| Prompt |
All of the records below are to be output exactly; no image belongs in the result.

| Input data |

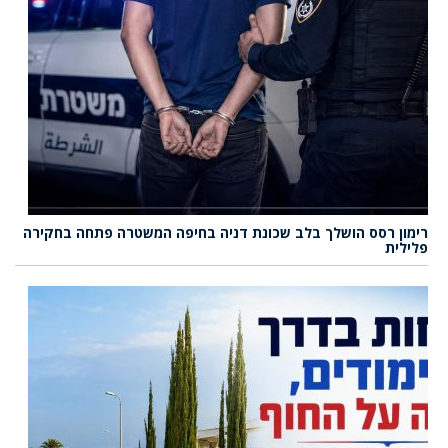
רימון רסס הושלך בלב שכונת דניה בחיפה המשטרה פתחה בחקירה
פלילית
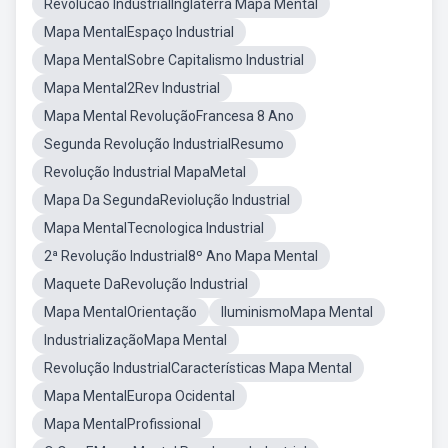
Revolucao IndustrialInglaterra Mapa Mental
Mapa MentalEspaço Industrial
Mapa MentalSobre Capitalismo Industrial
Mapa Mental2Rev Industrial
Mapa Mental RevoluçãoFrancesa 8 Ano
Segunda Revolução IndustrialResumo
Revolução Industrial MapaMetal
Mapa Da SegundaReviolução Industrial
Mapa MentalTecnologica Industrial
2ª Revolução Industrial8º Ano Mapa Mental
Maquete DaRevolução Industrial
Mapa MentalOrientação
IluminismoMapa Mental
IndustrializaçãoMapa Mental
Revolução IndustrialCaracterísticas Mapa Mental
Mapa MentalEuropa Ocidental
Mapa MentalProfissional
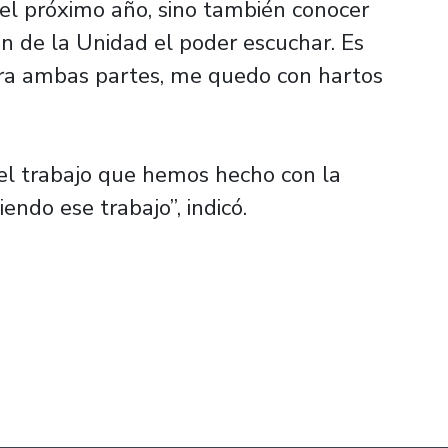
a el próximo año, sino también conocer
n de la Unidad el poder escuchar. Es
ara ambas partes, me quedo con hartos
el trabajo que hemos hecho con la
iendo ese trabajo”, indicó.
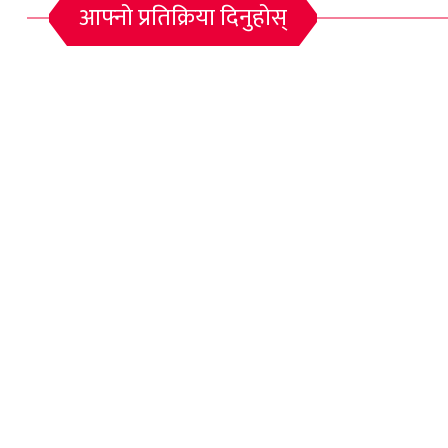
आफ्नो प्रतिक्रिया दिनुहोस्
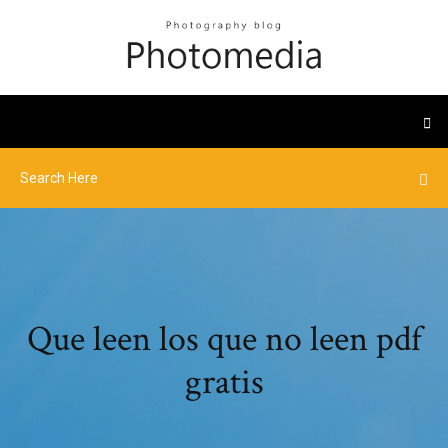
Que leen los que no leen pdf
gratis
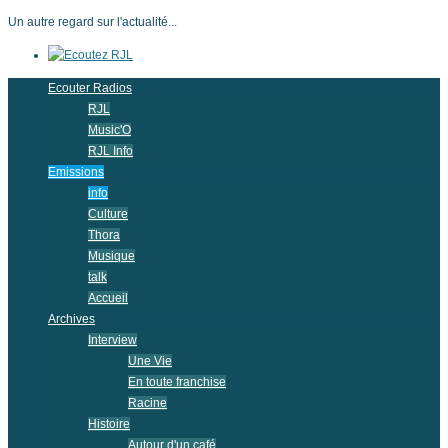
Un autre regard sur l'actualité...
Ecouter Radios
RJL
Music'O
RJL Info
Emissions
info
Culture
Thora
Musique
talk
Accueil
Archives
Interview
Une Vie
En toute franchise
Racine
Histoire
Autour d'un café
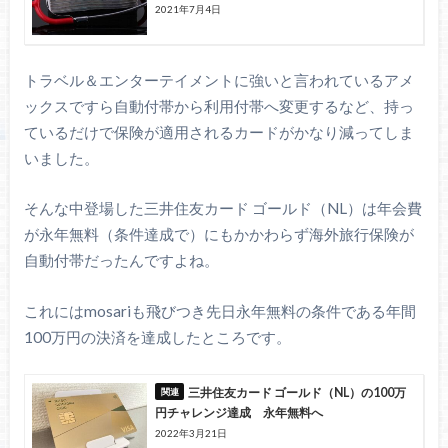
2021年7月4日
トラベル＆エンターテイメントに強いと言われているアメ
ックスですら自動付帯から利用付帯へ変更するなど、持っ
ているだけで保険が適用されるカードがかなり減ってしま
いました。
そんな中登場した三井住友カード ゴールド（NL）は年会費
が永年無料（条件達成で）にもかかわらず海外旅行保険が
自動付帯だったんですよね。
これにはmosariも飛びつき先日永年無料の条件である年間
100万円の決済を達成したところです。
三井住友カード ゴールド（NL）の100万
円チャレンジ達成 永年無料へ
2022年3月21日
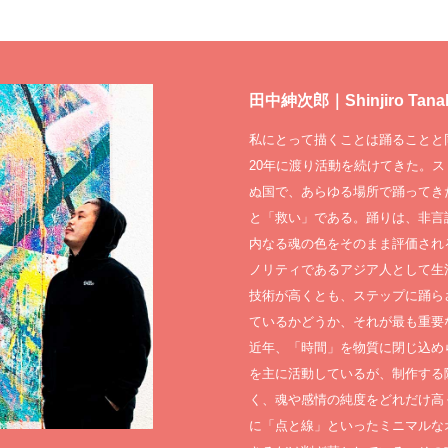
田中紳次郎｜Shinjiro Tana
私にとって描くことは踊ることと
20年に渡り活動を続けてきた。
ぬ国で、あらゆる場所で踊ってき
と「救い」である。踊りは、非言
内なる魂の色をそのまま評価され
ノリティであるアジア人として生
技術が高くとも、ステップに踊ら
ているかどうか、それが最も重要
近年、「時間」を物質に閉じ込め
を主に活動しているが、制作する
く、魂や感情の純度をどれだけ高
に「点と線」といったミニマルな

| Task answer |
רימון רסס הושלך בלב שכונת דניה בחיפה המשטרה פתחה בחקירה
פלילית
Revolucao IndustrialInglaterra Mapa Mental
Mapa MentalEspaço Industrial
Mapa MentalSobre Capitalismo Industrial
Mapa Mental2Rev Industrial
Mapa Mental RevoluçãoFrancesa 8 Ano
Segunda Revolução IndustrialResumo
Revolução Industrial MapaMetal
Mapa Da SegundaReviolução Industrial
Mapa MentalTecnologica Industrial
2ª Revolução Industrial8º Ano Mapa Mental
Maquete DaRevolução Industrial
Mapa MentalOrientação
IluminismoMapa Mental
IndustrializaçãoMapa Mental
Revolução IndustrialCaracterísticas Mapa Mental
Mapa MentalEuropa Ocidental
Mapa MentalProfissional
a el próximo año, sino también conocer
n de la Unidad el poder escuchar. Es
ara ambas partes, me quedo con hartos
el trabajo que hemos hecho con la
iendo ese trabajo”, indicó.
आफ्नो प्रतिक्रिया दिनुहोस्
Que leen los que no leen pdf
gratis
Un autre regard sur l'actualité...
Ecouter Radios
RJL
Music'O
RJL Info
Emissions
info
Culture
Thora
Musique
talk
Accueil
Archives
Interview
Une Vie
En toute franchise
Racine
Histoire
Autour d'un café
2021年7月4日
トラベル＆エンターテイメントに強いと言われているアメ
ックスですら自動付帯から利用付帯へ変更するなど、持っ
ているだけで保険が適用されるカードがかなり減ってしま
いました。
そんな中登場した三井住友カード ゴールド（NL）は年会費
が永年無料（条件達成で）にもかかわらず海外旅行保険が
自動付帯だったんですよね。
これにはmosariも飛びつき先日永年無料の条件である年間
100万円の決済を達成したところです。
三井住友カード ゴールド（NL）の100万
円チャレンジ達成 永年無料へ
2022年3月21日
田中紳次郎｜Shinjiro Tana
私にとって描くことは踊ることと
20年に渡り活動を続けてきた。
ぬ国で、あらゆる場所で踊ってき
と「救い」である。踊りは、非言
内なる魂の色をそのまま評価され
ノリティであるアジア人として生
技術が高くとも、ステップに踊ら
ているかどうか、それが最も重要
近年、「時間」を物質に閉じ込め
を主に活動しているが、制作する
く、魂や感情の純度をどれだけ高
に「点と線」といったミニマルな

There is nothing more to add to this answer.